My internet was broken, but now it works again, so I'll update later. A little too much going on to do summary, so we'll see what happens.

11.04.2008

you'll just have to wait.

Oh, I am so excited to watch the election coverage tonight, and I voted next to Christopher Walken, and as I walked out, I saw John Voight laughing while he was waiting in line to cast his ballot, and it was just so Los Angeles I could have burst out laughing, but I didn't because I'm not totally insane.

11.02.2008

Tonight, before watching a show at UCB and reading Great Expectations, I read one of the most inspiring pieces of feminist non-fiction I have come across in a while.

It's called "To a White Male Radical" and it's from 1970. I feel depressed at how so little has changed in 38 years, but also empowered by the same words. Somehow, the word "feminism" has been contorted to carry with it a terrible stigma. The stigma itself only represents how inherently sexist American culture is. But as I read this piece, I realized it runs even deeper than that, and it may be the reason (not surprisingly) why I have always felt I was meant to live alone. And that is because the men I have loved refuse to give up their positions of power to women, they cling to them, they assume hyper-masculine identities to compensate for the threat to their power. And, in effect, women are left confused, broken, weakened, subordinated. We play this game without even realizing its underlying message of Powerful and Powerless.

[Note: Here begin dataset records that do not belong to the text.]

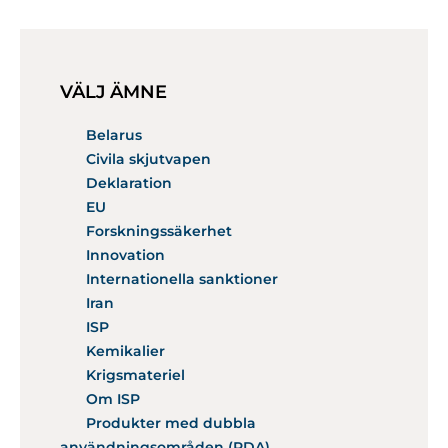
VÄLJ ÄMNE
Belarus
Civila skjutvapen
Deklaration
EU
Forskningssäkerhet
Innovation
Internationella sanktioner
Iran
ISP
Kemikalier
Krigsmateriel
Om ISP
Produkter med dubbla
användningsområden (PDA)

"You probably do not even know how you oppress me, or other women. Buy you do. Each time we meet you spell out the business of your schedule while I am supposed to marvel at this important male world to which you belong? I sometimes see very little difference between a conventional bourgeois chauvinist who thinks that his work is his whole life and a radical activist who also escapes the risk of being known by another through his intensive avoidance of free time. ...

Why am I writing this? Because you don't understand yet what it means not to oppress a woman. ... I could love you someday if I stayed near you long enough. But then I would hate you as much. I would rather stay away and let others take your shit. You are the embodiment of male chauvinism and what is so sick about it is that you self-importantly deny it."

11.01.2008

halloween and stuff.

Halloween was amazing this year. I spent the night with just Leslie, but, oh, did we meet some characters along the way.

The night began with carving pumpkins and handing out candy at Leslie's house and ended with me yelling at some guy while standing in the drive-thru line at McDonald's, telling him that he would never be happy in life because he was a business economics major and a frat guy in college and couldn't define success outside of economic terms. Sad. But I showed him... Right. In order to get to that stage, a concert, several different parties, and a bar stood in the way. So that explains my random yelling. I get very argumentative sometimes. It's all the bitchy, snarky things I want to say that just come out all at once.

I would post photos, but I didn't take any because my costume consisted of a vintage Bill Blass dress and cat ears. So yeah.

Also got to utter the (in)famous phrase: "You didn't even buy me a drink, why would I go home with you?"

Tonight may be clubs or it may be roommate sesh.

Hopefully my next update will be more interesting.